/---
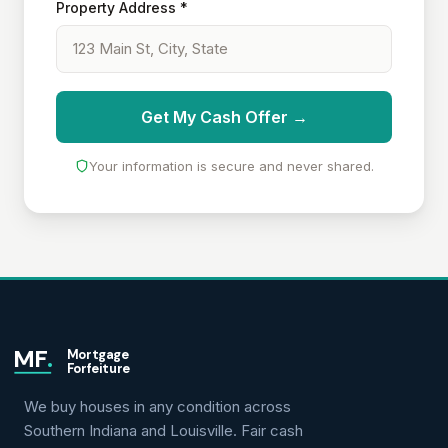
Property Address *
Get My Cash Offer →
Your information is secure and never shared.
MF
.
Mortgage
Forfeiture
We buy houses in any condition across
Southern Indiana and Louisville. Fair cash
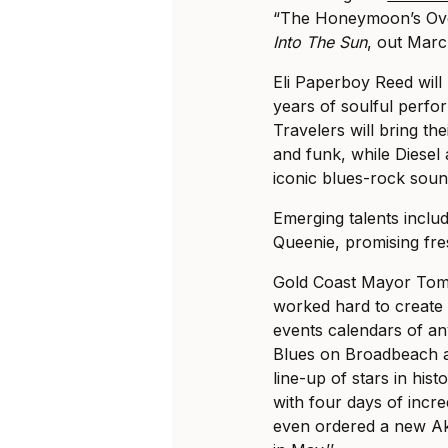
“The Honeymoon’s Ove
Into The Sun
, out Marc
Eli Paperboy Reed will 
years of soulful perf
Travelers will bring t
and funk, while Diesel 
iconic blues-rock soun
Emerging talents inclu
Queenie, promising fres
Gold Coast Mayor Tom 
worked hard to create 
events calendars of any 
Blues on Broadbeach a
line-up of stars in hi
with four days of incr
even ordered a new Ak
\---
§ **Task to carry out**
Beginning with the line that contains "line-up of stars in hi", repeat every line through the end of the records and nothing more.

§ **Task output**
line-up of stars in hi
with four days of incr
even ordered a new Ak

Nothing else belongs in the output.